Make an exact copy of all the records.

★ ★ ★ ★ ★

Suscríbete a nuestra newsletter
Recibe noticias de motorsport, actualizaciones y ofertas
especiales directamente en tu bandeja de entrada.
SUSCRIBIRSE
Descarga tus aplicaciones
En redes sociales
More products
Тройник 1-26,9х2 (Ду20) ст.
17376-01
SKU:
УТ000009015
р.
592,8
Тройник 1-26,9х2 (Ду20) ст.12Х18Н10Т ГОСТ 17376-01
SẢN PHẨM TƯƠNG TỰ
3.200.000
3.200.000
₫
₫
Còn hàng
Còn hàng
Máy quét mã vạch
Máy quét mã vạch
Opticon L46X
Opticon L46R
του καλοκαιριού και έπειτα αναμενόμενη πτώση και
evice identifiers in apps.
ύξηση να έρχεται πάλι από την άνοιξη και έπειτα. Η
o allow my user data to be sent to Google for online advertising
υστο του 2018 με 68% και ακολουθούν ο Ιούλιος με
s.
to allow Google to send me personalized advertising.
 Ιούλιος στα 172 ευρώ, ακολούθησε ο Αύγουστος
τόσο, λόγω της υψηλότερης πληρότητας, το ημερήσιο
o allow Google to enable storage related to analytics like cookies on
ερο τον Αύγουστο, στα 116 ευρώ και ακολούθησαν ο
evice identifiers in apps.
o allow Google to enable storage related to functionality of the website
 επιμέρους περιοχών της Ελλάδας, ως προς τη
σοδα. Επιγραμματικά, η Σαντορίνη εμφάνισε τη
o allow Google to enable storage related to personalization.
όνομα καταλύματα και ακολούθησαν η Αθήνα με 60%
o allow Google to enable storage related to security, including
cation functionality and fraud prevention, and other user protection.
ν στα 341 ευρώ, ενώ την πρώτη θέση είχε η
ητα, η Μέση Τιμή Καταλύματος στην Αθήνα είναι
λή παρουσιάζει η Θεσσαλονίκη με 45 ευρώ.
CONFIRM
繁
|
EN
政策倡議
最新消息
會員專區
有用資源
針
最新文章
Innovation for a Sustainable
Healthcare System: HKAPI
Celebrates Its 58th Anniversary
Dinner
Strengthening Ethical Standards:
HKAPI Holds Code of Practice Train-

★ ★ ★ ★ ★

**Answer space**
Suscríbete a nuestra newsletter
Recibe noticias de motorsport, actualizaciones y ofertas
especiales directamente en tu bandeja de entrada.
SUSCRIBIRSE
Descarga tus aplicaciones
En redes sociales
More products
Тройник 1-26,9х2 (Ду20) ст.
17376-01
SKU:
УТ000009015
р.
592,8
Тройник 1-26,9х2 (Ду20) ст.12Х18Н10Т ГОСТ 17376-01
SẢN PHẨM TƯƠNG TỰ
3.200.000
3.200.000
₫
₫
Còn hàng
Còn hàng
Máy quét mã vạch
Máy quét mã vạch
Opticon L46X
Opticon L46R
του καλοκαιριού και έπειτα αναμενόμενη πτώση και
evice identifiers in apps.
ύξηση να έρχεται πάλι από την άνοιξη και έπειτα. Η
o allow my user data to be sent to Google for online advertising
υστο του 2018 με 68% και ακολουθούν ο Ιούλιος με
s.
to allow Google to send me personalized advertising.
 Ιούλιος στα 172 ευρώ, ακολούθησε ο Αύγουστος
τόσο, λόγω της υψηλότερης πληρότητας, το ημερήσιο
o allow Google to enable storage related to analytics like cookies on
ερο τον Αύγουστο, στα 116 ευρώ και ακολούθησαν ο
evice identifiers in apps.
o allow Google to enable storage related to functionality of the website
 επιμέρους περιοχών της Ελλάδας, ως προς τη
σοδα. Επιγραμματικά, η Σαντορίνη εμφάνισε τη
o allow Google to enable storage related to personalization.
όνομα καταλύματα και ακολούθησαν η Αθήνα με 60%
o allow Google to enable storage related to security, including
cation functionality and fraud prevention, and other user protection.
ν στα 341 ευρώ, ενώ την πρώτη θέση είχε η
ητα, η Μέση Τιμή Καταλύματος στην Αθήνα είναι
λή παρουσιάζει η Θεσσαλονίκη με 45 ευρώ.
CONFIRM
繁
|
EN
政策倡議
最新消息
會員專區
有用資源
針
最新文章
Innovation for a Sustainable
Healthcare System: HKAPI
Celebrates Its 58th Anniversary
Dinner
Strengthening Ethical Standards:
HKAPI Holds Code of Practice Train-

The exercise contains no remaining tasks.